Grasp the succulent or cactus firmly by the base of the stem as close to the dirt as possible. Be sure you’re grabbing actual stem, not leaves. Jiggle it slightly, moving side-to-side until it starts to become loose from the soil.

If there’s no stem to grab, such as in the case of an Echeveria or a barrel cactus, just use a knife or a trowel to loosen the dirt around the edges of the pot and take the whole thing out.

Work the soil off of the roots by rubbing it gently between your fingers. You don’t have to get every last bit but there’s also no reason to leave it there. Use water to loosen it if necessary. It’s ok if some roots break off; they’ll regrow.

Transplanting the succulent

Fill the pot about 1/3 of the way with fresh soil. You can put a bit of window screen over the drainage hole if you’d like to keep the dirt from falling out, but it’s not necessary.

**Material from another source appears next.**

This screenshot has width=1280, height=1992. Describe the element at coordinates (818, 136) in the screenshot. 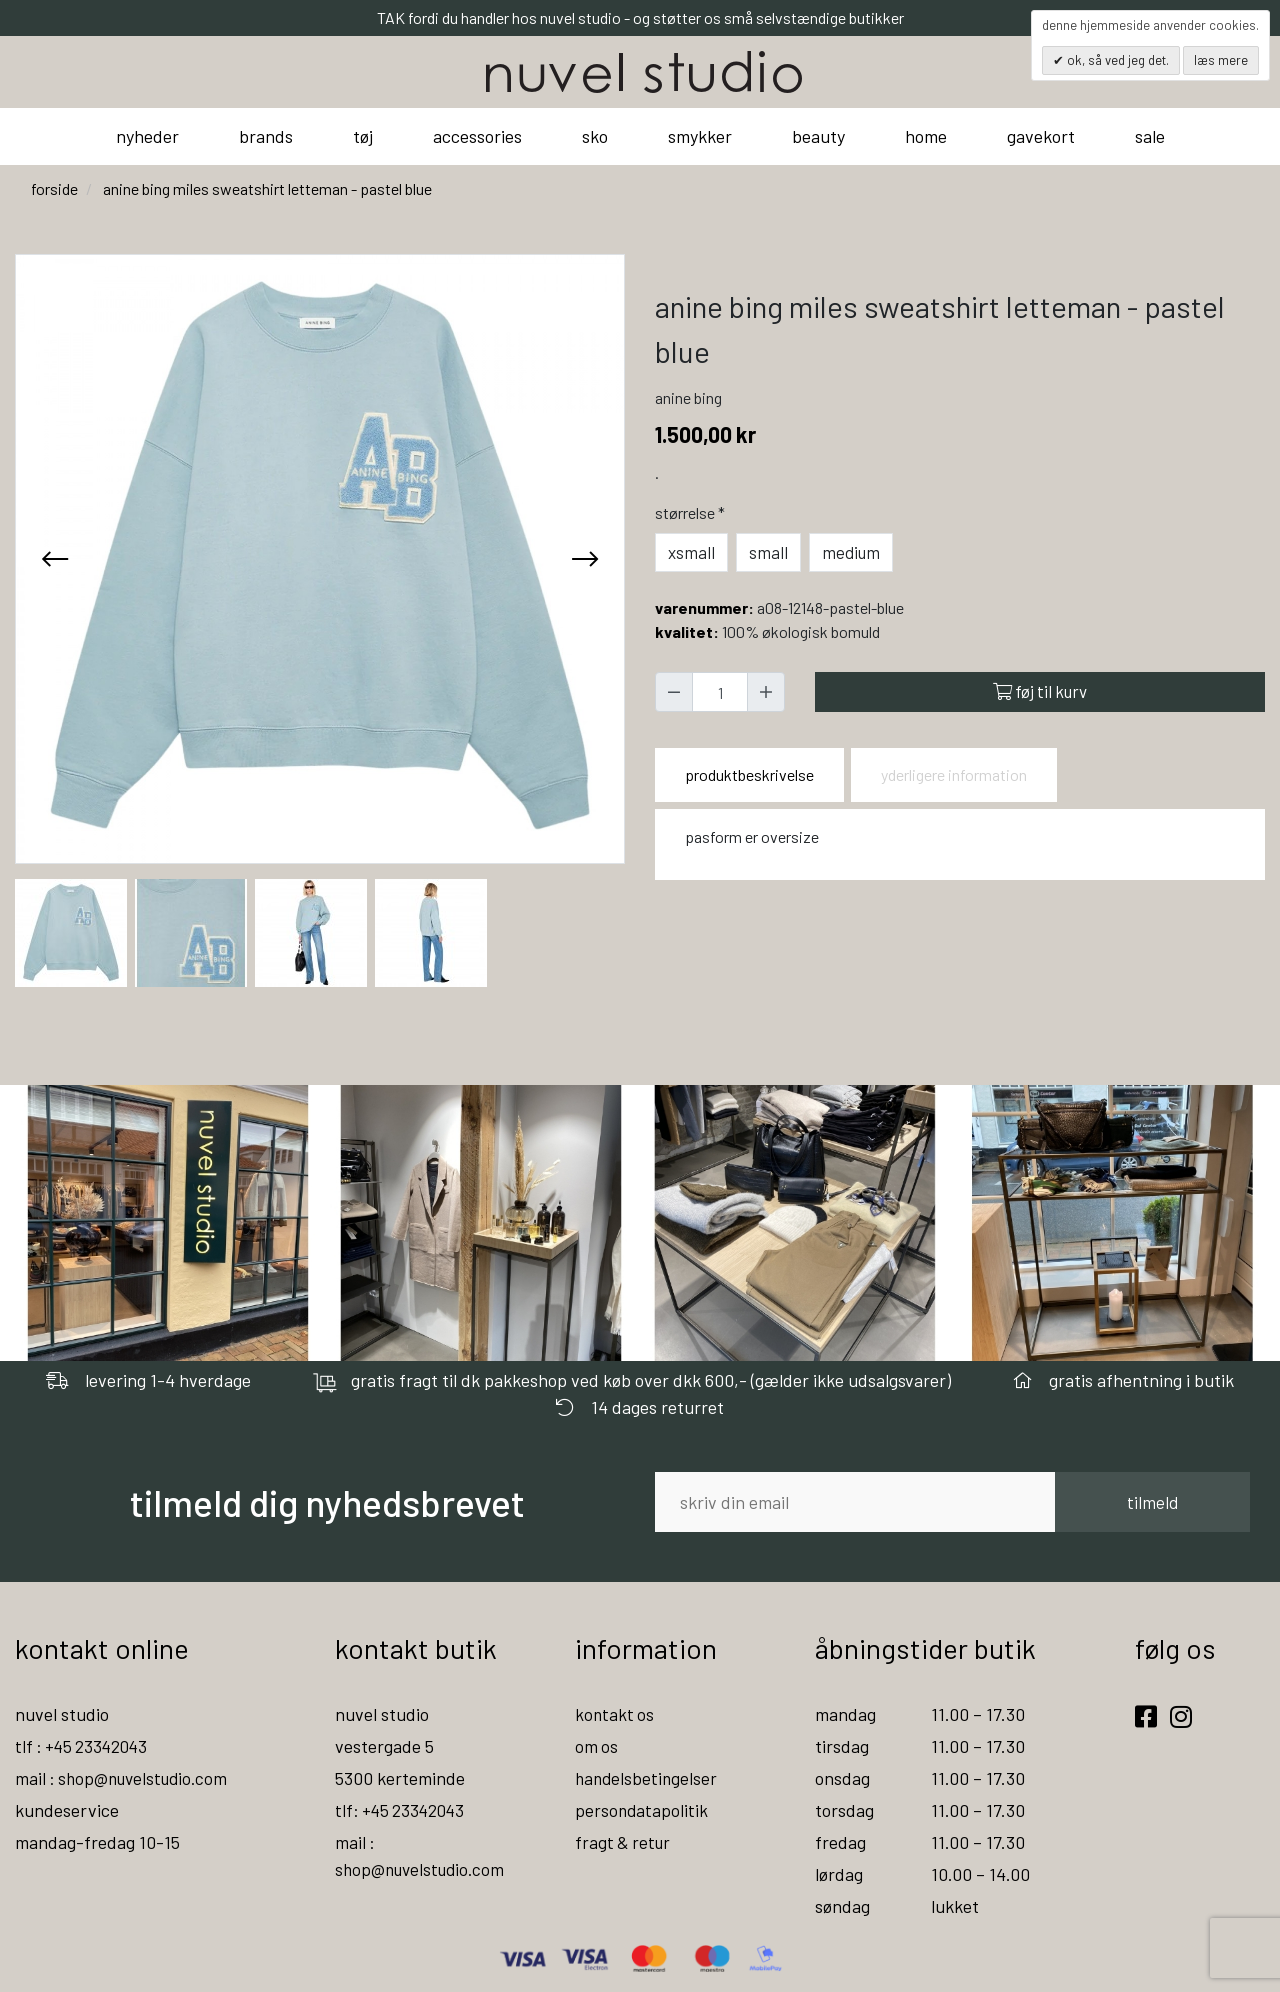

Place the succulent on top of the dirt then, while holding the plant in place, fill the pot up the rest of the way. The soil should come up to 1 or 2 centimeters beneath the rim. It’s important than none of the plant’s stem is beneath the soil – only roots.

Pack the soil down lightly to keep it in place. If it’s still falling over, use some chopsticks or skewers for support. You’ll be able to remove them later once the roots have grown in.

That’s all there is to it! We like to transplant around watering time so that we can “water in” the new plant. Water encourages root growth, so it helps to anchor the plant in its new home.


Do you have any questions about transplanting or repotting succulents? Let us know in the comments below!


  • Steve Hinkle

    I see lots of questions in these comments but no answer. Do you even look at these?

  • Mary C Huetig

    I have a shoot/plant that is growing off my main plant. Can this be cut off and repotted to grow another plant. It is the perfect size for a new plant. It is not a Haworthia but simalar.

  • Louise Krasnow

    I transplanted some ice plants into the ground. I water well last night at planting. But now it’s 99 degrees today. Should I be keeping them moist while they take hold or let them dry out.

  • Planet Desert Team

    Hi Walter, just well draining cactus/succulent potting soil in the pot will be fine. Ensure your pot has sufficient drainage holes on the bottom. Thank you!

  • Walter

    Hi. I planning on a cactus/succulent planter. I have a 12" dia. X 3-1/2" deep planter. Planter is plastic. Do I need a bottom layer of aquarium gravel or pea gravel or just straight cactus/succulent potting mix?